Agora que ganhou liberdade, o jardineiro está feliz em rever as filhas e a família.

“Reencontrar minhas filhas foi bom, maravilhoso. Estar com a família está sendo muito bom. Agora é começar”.

Ele contou que está recebendo propostas de oportunidades de emprego.

“Estou tirando documentos e agora estão surgindo algumas oportunidades de emprego. Vou começar a vida de novo, reconstruir, tentar conseguir o que foi perdido de volta”, diz, otimista.

João Paulo afirma também que está pensando se entrará com uma ação contra o Estado para tentar reparar os danos dos anos em que passou preso injustamente.
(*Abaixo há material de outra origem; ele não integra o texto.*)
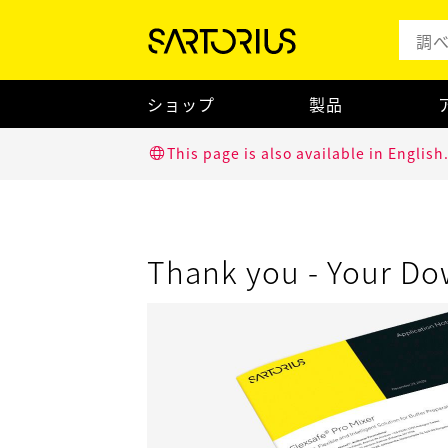
ショップ
製品
This page is also available in English
Thank you - Your Do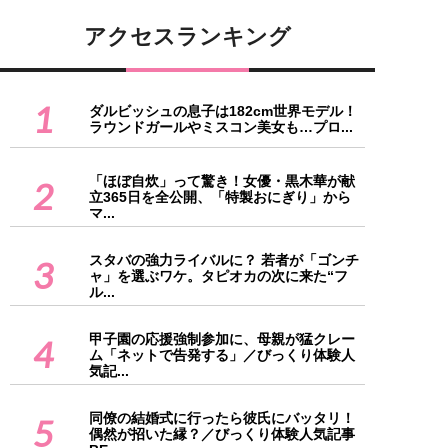
アクセスランキング
1
ダルビッシュの息子は182cm世界モデル！
ラウンドガールやミスコン美女も…プロ...
「ほぼ自炊」って驚き！女優・黒木華が献
2
立365日を全公開、「特製おにぎり」から
マ...
スタバの強力ライバルに？ 若者が「ゴンチ
3
ャ」を選ぶワケ。タピオカの次に来た“フ
ル...
甲子園の応援強制参加に、母親が猛クレー
4
ム「ネットで告発する」／びっくり体験人
気記...
同僚の結婚式に行ったら彼氏にバッタリ！
5
偶然が招いた縁？／びっくり体験人気記事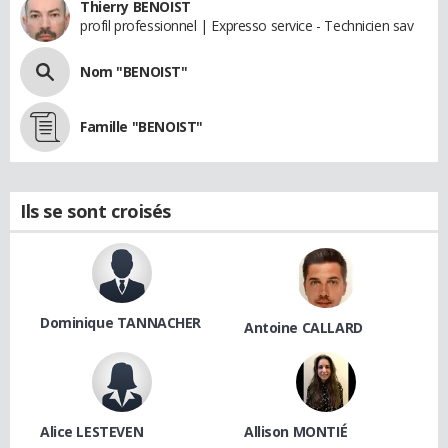
Thierry BENOIST
profil professionnel | Expresso service - Technicien sav
Nom "BENOIST"
Famille "BENOIST"
Ils se sont croisés
Dominique TANNACHER
Antoine CALLARD
Alice LESTEVEN
Allison MONTIÉ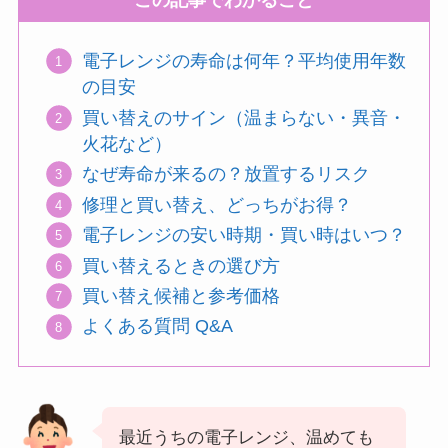
この記事でわかること
電子レンジの寿命は何年？平均使用年数
の目安
買い替えのサイン（温まらない・異音・
火花など）
なぜ寿命が来るの？放置するリスク
修理と買い替え、どっちがお得？
電子レンジの安い時期・買い時はいつ？
買い替えるときの選び方
買い替え候補と参考価格
よくある質問 Q&A
最近うちの電子レンジ、温めても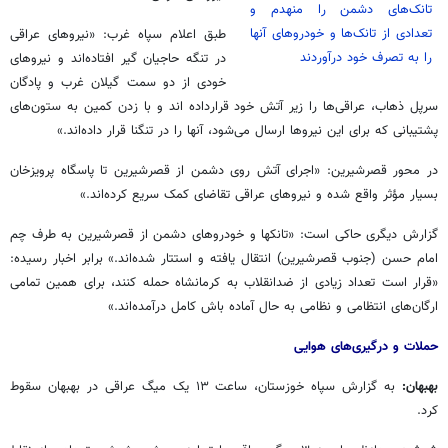
تانک‌های دشمن را منهدم و
تعدادی از تانک‌ها و خودروهای آنها
طبق اعلام سپاه غرب: «نیروهای عراقی
را به تصرف خود درآوردند
در تنگه حاجیان گیر افتاده‌اند و نیروهای
خودی از دو سمت گیلان غرب و پادگان
سرپل ذهاب، عراقی‌ها را زیر آتش خود قرارداده اند و با زدن کمین به ستون‌های
پشتیبانی که برای این نیروها ارسال می‌شود، آنها را در تنگنا قرار داده‌اند.»
در محور قصرشیرین: «اجرای آتش روی دشمن از قصرشیرین تا پاسگاه پرویزخان
بسیار مؤثر واقع شده و نیروهای عراقی تقاضای کمک سریع کرده‌اند.»
گزارش دیگری حاکی است: «تانکها و خودروهای دشمن از قصرشیرین به طرف چم
امام حسن (جنوب قصرشیرین) انتقال یافته و استتار شده‌اند.» برابر اخبار رسیده:
«قرار است تعداد زیادی از ضدانقلاب به کرمانشاه حمله کنند، برای همین تمامی
ارگان‌های انتظامی و نظامی به حال آماده باش کامل درآمده‌اند.»
حملات و درگیری‌های هوایی
بهبهان:
به گزارش سپاه خوزستان، ساعت ۱۳ یک میگ عراقی در بهبهان سقوط
کرد.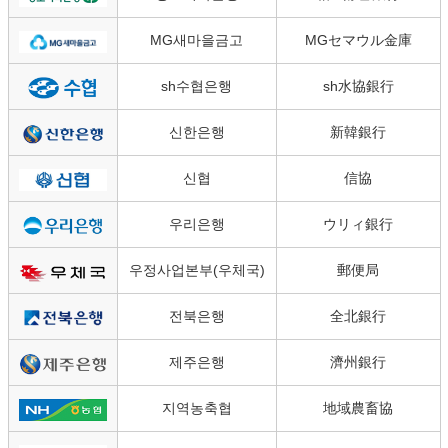
MG새마을금고
MGセマウル金庫
sh수협은행
sh水協銀行
신한은행
新韓銀行
신협
信協
우리은행
ウリィ銀行
우정사업본부(우체국)
郵便局
전북은행
全北銀行
제주은행
濟州銀行
지역농축협
地域農畜協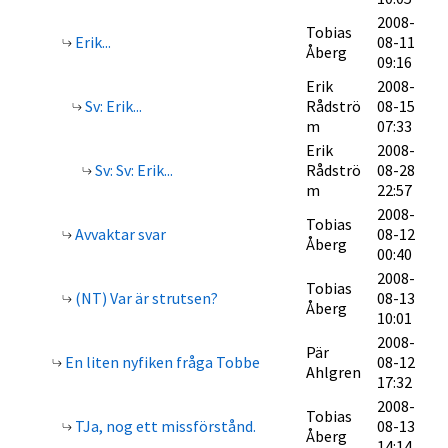
2008-
Tobias
Erik...
08-11
Åberg
09:16
Erik
2008-
Sv: Erik...
Rådströ
08-15
m
07:33
Erik
2008-
Sv: Sv: Erik...
Rådströ
08-28
m
22:57
2008-
Tobias
Avvaktar svar
08-12
Åberg
00:40
2008-
Tobias
(NT) Var är strutsen?
08-13
Åberg
10:01
2008-
Pär
En liten nyfiken fråga Tobbe
08-12
Ahlgren
17:32
2008-
Tobias
TJa, nog ett missförstånd.
08-13
Åberg
14:14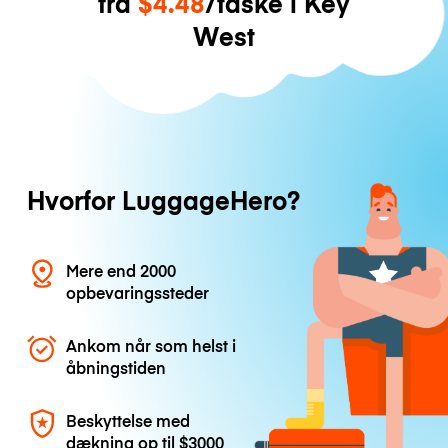
fra
$4.48
/taske i Key
West
Hvorfor LuggageHero?
Mere end 2000
opbevaringssteder
Ankom når som helst i
åbningstiden
Beskyttelse med
dækning op til
$3000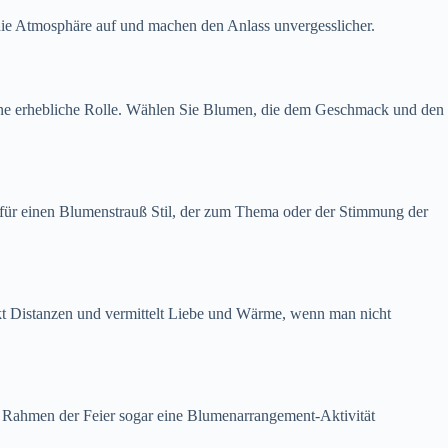
die Atmosphäre auf und machen den Anlass unvergesslicher.
eine erhebliche Rolle. Wählen Sie Blumen, die dem Geschmack und den
h für einen Blumenstrauß Stil, der zum Thema oder der Stimmung der
kt Distanzen und vermittelt Liebe und Wärme, wenn man nicht
m Rahmen der Feier sogar eine Blumenarrangement-Aktivität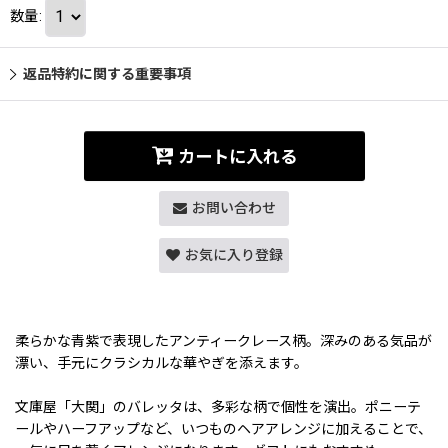
数量
:
返品特約に関する重要事項
カートに入れる
お問い合わせ
お気に入り登録
柔らかな青紫で表現したアンティークレース柄。深みのある気品が
漂い、手元にクラシカルな華やぎを添えます。
文庫屋「大関」のバレッタは、多彩な柄で個性を演出。ポニーテ
ールやハーフアップなど、いつものヘアアレンジに加えることで、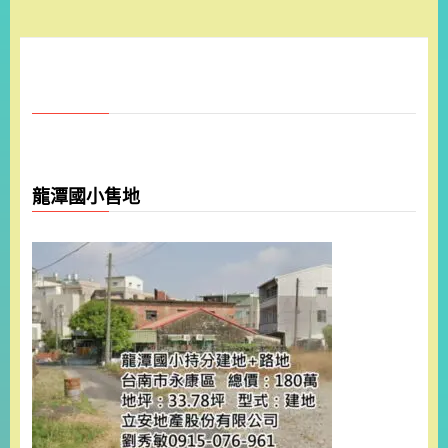
龍潭國小售地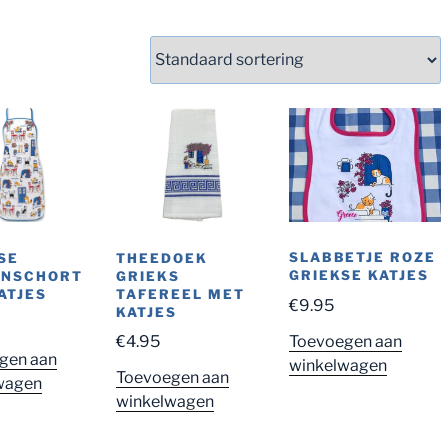
SLABBETJE ROZE
SE
THEEDOEK
GRIEKSE KATJES
ENSCHORT
GRIEKS
ATJES
TAFEREEL MET
€
9.95
KATJES
Toevoegen aan
€
4.95
gen aan
winkelwagen
Toevoegen aan
wagen
winkelwagen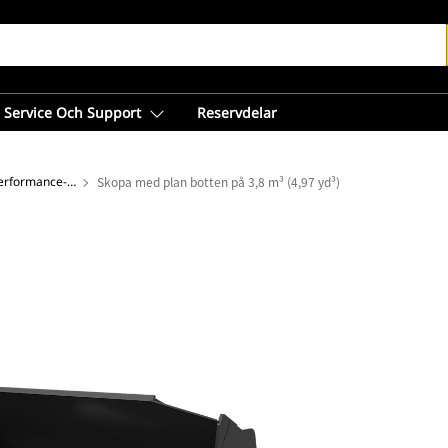
Service Och Support
Reservdelar
Skopor med plan botten – Performance-serien
Skopa med plan botten på 3,8 m³ (4,97 yd³)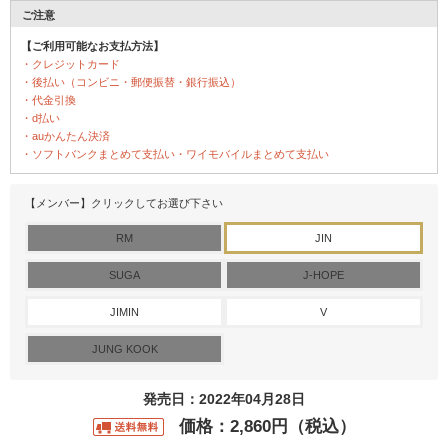
ご注意
【ご利用可能なお支払方法】
・クレジットカード
・後払い（コンビニ・郵便振替・銀行振込）
・代金引換
・d払い
・auかんたん決済
・ソフトバンクまとめて支払い・ワイモバイルまとめて支払い
【メンバー】クリックしてお選び下さい
RM
JIN
SUGA
J-HOPE
JIMIN
V
JUNG KOOK
発売日：2022年04月28日
価格：2,860円（税込）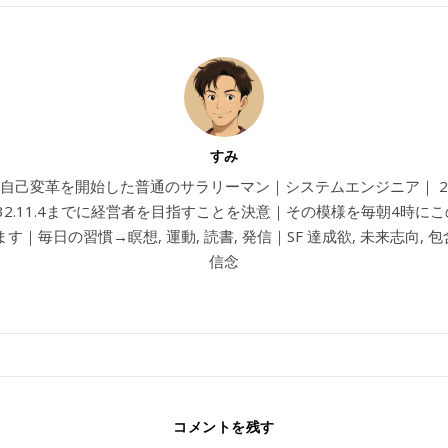
すみ
4から自己変革を開始した普通のサラリーマン｜システムエンジニア｜ 202
032.11.4までに経営者を目指すことを決意｜その模様を毎朝4時に
す｜毎日の習慣→瞑想, 運動, 読書, 発信｜SF 達成欲, 未来志向, 包含
信念
コメントを残す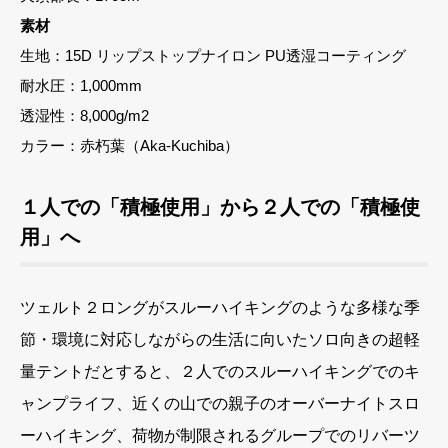
素材
生地：15D リップストップナイロン PU透湿コーティング
耐水圧：1,000mm
透湿性：8,000g/m2
カラー：赤朽葉（Aka-Kuchiba）
１人での「積極使用」から２人での「積極使
用」へ
ツェルト２ロングがスルーハイキングのような多様な季
節・環境に対応しながらの生活に向いたソロ向きの超軽
量テントだとすると、２人でのスルーハイキングでのキ
ャンプライフ、近くの山での親子のオーバーナイトスロ
ーハイキング、荷物が制限されるグループでのリバーツ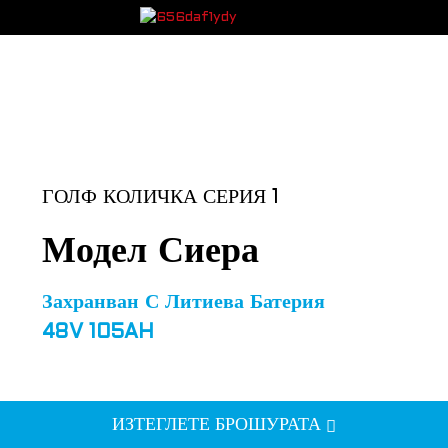
ГОЛФ КОЛИЧКА СЕРИЯ 1
Модел Сиера
Захранван С Литиева Батерия
48V 105AH
ИЗТЕГЛЕТЕ БРОШУРАТА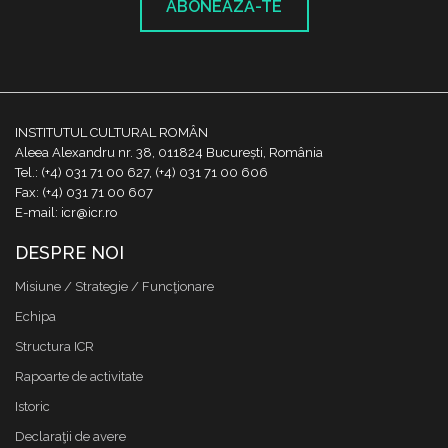
ABONEAZĂ-TE
INSTITUTUL CULTURAL ROMÂN
Aleea Alexandru nr. 38, 011824 București, România
Tel.: (+4) 031 71 00 627, (+4) 031 71 00 606
Fax: (+4) 031 71 00 607
E-mail: icr@icr.ro
DESPRE NOI
Misiune / Strategie / Funcţionare
Echipa
Structura ICR
Rapoarte de activitate
Istoric
Declaraţii de avere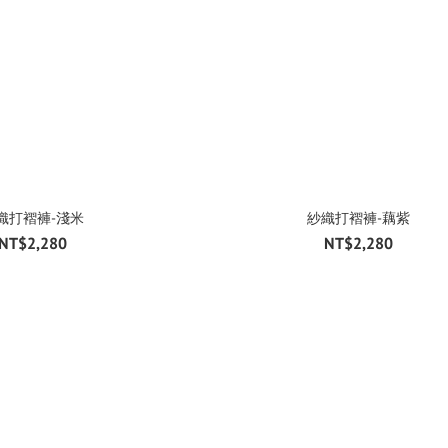
織打褶褲-淺米
紗織打褶褲-藕紫
NT$2,280
NT$2,280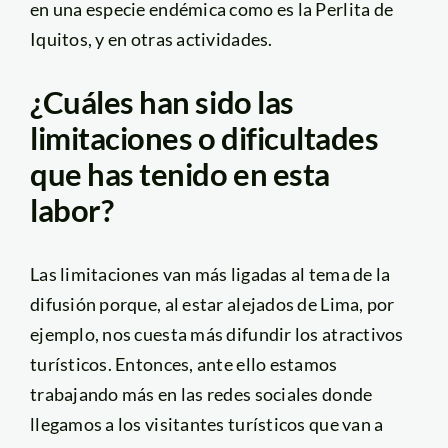
en una especie endémica como es la Perlita de
Iquitos, y en otras actividades.
¿Cuáles han sido las
limitaciones o dificultades
que has tenido en esta
labor?
Las limitaciones van más ligadas al tema de la
difusión porque, al estar alejados de Lima, por
ejemplo, nos cuesta más difundir los atractivos
turísticos. Entonces, ante ello estamos
trabajando más en las redes sociales donde
llegamos a los visitantes turísticos que van a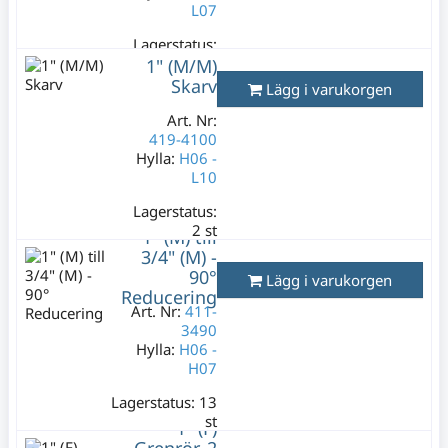
L07
Lagerstatus:
1 st
1" (M/M)
89 kr
Skarv
Lägg i varukorgen
Varav moms:
Art. Nr:
17,80 kr
419-4100
Hylla:
H06 -
L10
Lagerstatus:
2 st
1" (M) till
129 kr
3/4" (M) -
Varav moms:
90°
Lägg i varukorgen
25,80 kr
Reducering
Art. Nr:
411-
3490
Hylla:
H06 -
H07
Lagerstatus:
13
st
1" (F)
149 kr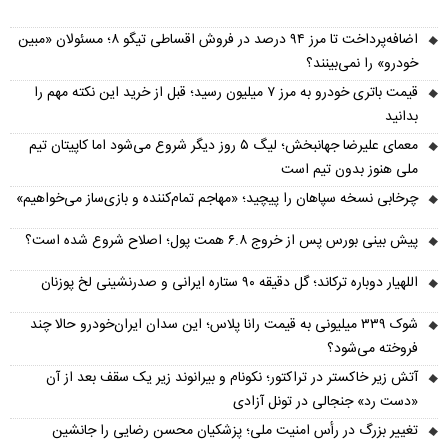
اضافه‌پرداخت تا مرز ۹۴ درصد در فروش اقساطی تیگو ۸؛ مسئولان «مبین
خودرو» را نمی‌بینند؟
قیمت باتری خودرو به مرز ۷ میلیون رسید؛ قبل از خرید این نکته مهم را
بدانید
معمای علیرضا جهانبخش؛ لیگ ۵ روز دیگر شروع می‌شود اما کاپیتان تیم
ملی هنوز بدون تیم است
چرخابی نسخه سپاهان را پیچید؛ «مهاجم تمام‌کننده و بازی‌ساز می‌خواهیم»
پیش‌ بینی بورس پس از خروج ۶.۸ همت پول؛ اصلاح شروع شده است؟
اللهیار دوباره ترکاند؛ گل دقیقه ۹۰ ستاره ایرانی و صدرنشینی لخ پوزنان
شوک ۳۳۹ میلیونی به قیمت رانا پلاس؛ این سدان ایران‌خودرو حالا چند
فروخته می‌شود؟
آتش زیر خاکستر در تراکتور؛ نکونام و بیرانوند زیر یک سقف بعد از آن
«دست رد» جنجالی در تونل آزادی
تغییر بزرگ در رأس امنیت ملی؛ پزشکیان محسن رضایی را جانشین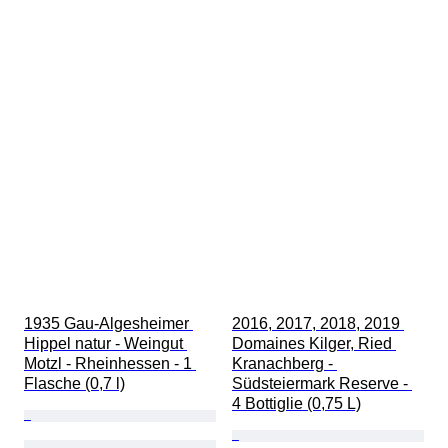
1935 Gau-Algesheimer 
2016, 2017, 2018, 2019 
Hippel natur - Weingut 
Domaines Kilger, Ried 
Motzl - Rheinhessen - 1 
Kranachberg - 
Flasche (0,7 l)
Südsteiermark Reserve - 
4 Bottiglie (0,75 L)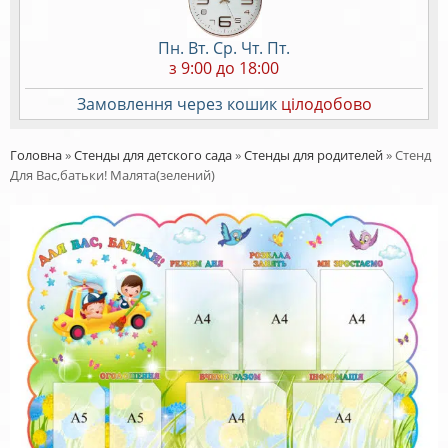
Пн. Вт. Ср. Чт. Пт.
з 9:00 до 18:00
Замовлення через кошик
цілодобово
Головна
»
Стенды для детского сада
»
Стенды для родителей
»
Стенд
Для Вас,батьки! Малята(зелений)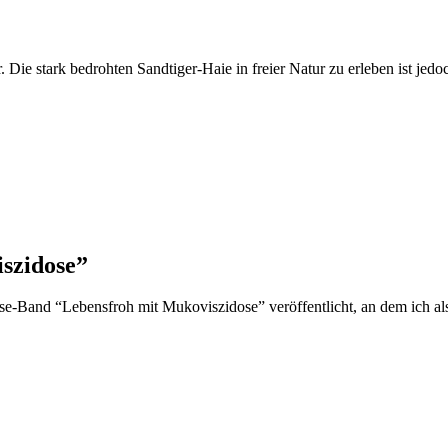
e stark bedrohten Sandtiger-Haie in freier Natur zu erleben ist jedoch 
szidose”
se-Band “Lebensfroh mit Mukoviszidose” veröffentlicht, an dem ich als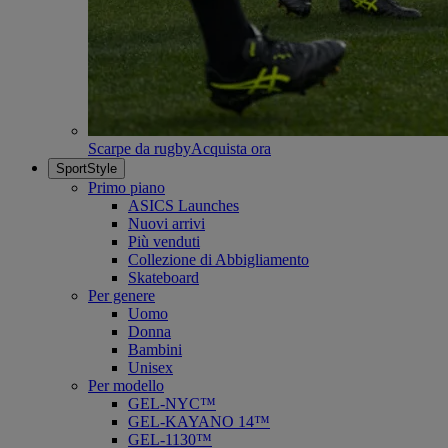
Scarpe da rugby
Acquista ora
SportStyle
Primo piano
ASICS Launches
Nuovi arrivi
Più venduti
Collezione di Abbigliamento
Skateboard
Per genere
Uomo
Donna
Bambini
Unisex
Per modello
GEL-NYC™
GEL-KAYANO 14™
GEL-1130™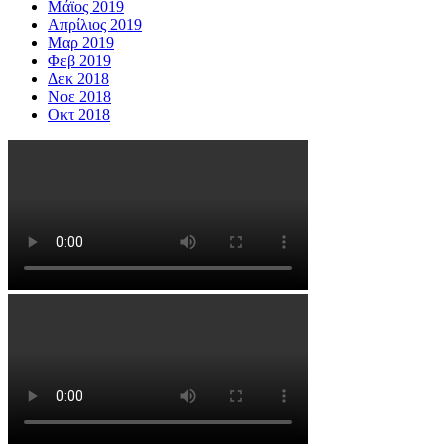
Μάϊος 2019
Απρίλιος 2019
Μαρ 2019
Φεβ 2019
Δεκ 2018
Νοε 2018
Οκτ 2018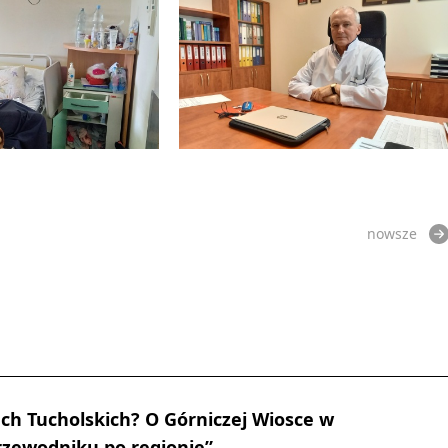
nowsze
ch Tucholskich? O Górniczej Wiosce w
zewodniku po regionie”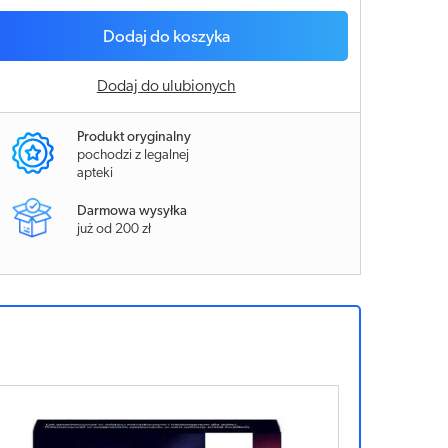
Dodaj do koszyka
Dodaj do ulubionych
Produkt oryginalny
pochodzi z legalnej
apteki
Darmowa wysyłka
już od 200 zł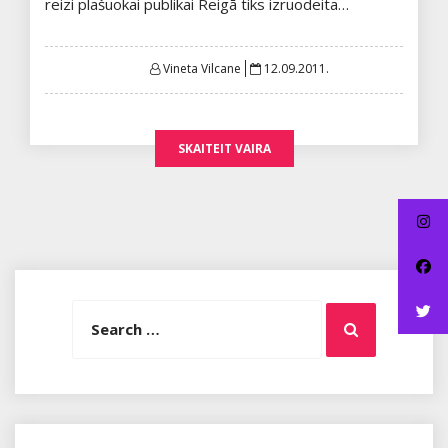
reizi plašuokai publikai Reigā tiks izruodeita…
Posted
Vineta Vilcane
12.09.2011.
on
SKAITEIT VAIRA
Search
Search
for: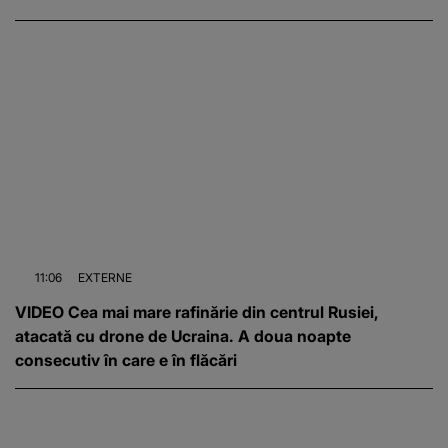
11:06
EXTERNE
VIDEO Cea mai mare rafinărie din centrul Rusiei,
atacată cu drone de Ucraina. A doua noapte
consecutiv în care e în flăcări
“Foi um erro da Polícia. E depois de preso, erro do sistema, e também do Judiciário, que me deixou todo esse tempo lá”.

“Falaram que meu pai foi vitima de roubo e já alegaram que eu mandei matar como vingança porque roubou minha família. Eu nem conhecia nada nem ninguém, não tinha nenhuma ligação. O crime foi lá no Pedra 90, eu moro no Pedregal, bem distante”, se defendeu.

Entendendo juridicamente

Preso em maio de 2019, João Paulo ficou inicialmente na PCE (Penitenciária Central do Estado) e foi transferido para a Penitenciária Ahmenon Lemos Dantas, em Várzea Grande, há cerca de dois anos.

Somente em 15 de julho de 2021, mais de dois anos após a prisão, ele foi pronunciado, ou seja, o juiz de primeira instância entendeu que ele deveria ir a júri popular. A decisão foi mantida pela Terceira Câmara Criminal do Tribunal de Justiça de Mato Grosso (TJMT), no dia 10 de junho de 2022.

Porém, a defesa de um dos acusados recorreu ao STJ, que acatou o pedido e em outubro de 2022 impronunciou João Paulo e os outros dois acusados, sob o argumento de que não havia provas no processo de que eles eram os autores do crime. Impronunciar, neste caso, significa que não havia indícios de autoria por parte dos acusados.

Após essa decisão do STJ, o alvará de soltura foi encaminhado à PCE (Penitenciária Central do Estado) para que fosse cumprido, no dia 10 de novembro daquele ano. Porém, conforme consta nos autos, ele não se encontrava na unidade penitenciária naquele momento.

Desse modo, o alvará não foi cumprido e o Sistema Penitenciário não informou ao Judiciário que ele havia sido transferido para o Complexo Penitenciário Ahmenon no dia 29 de setembro de 2022.

Sem a comunicação da transferência pelo Sistema Penitenciário, João Paulo continuou preso por mais um ano e seis meses, apesar da expedição do alvará de soltura. O jardineiro só foi solto após atuação da Defensoria, que solicitou à Justiça o imediato cumprimento do alvará de soltura, o que ocorreu no último dia 5 de maio.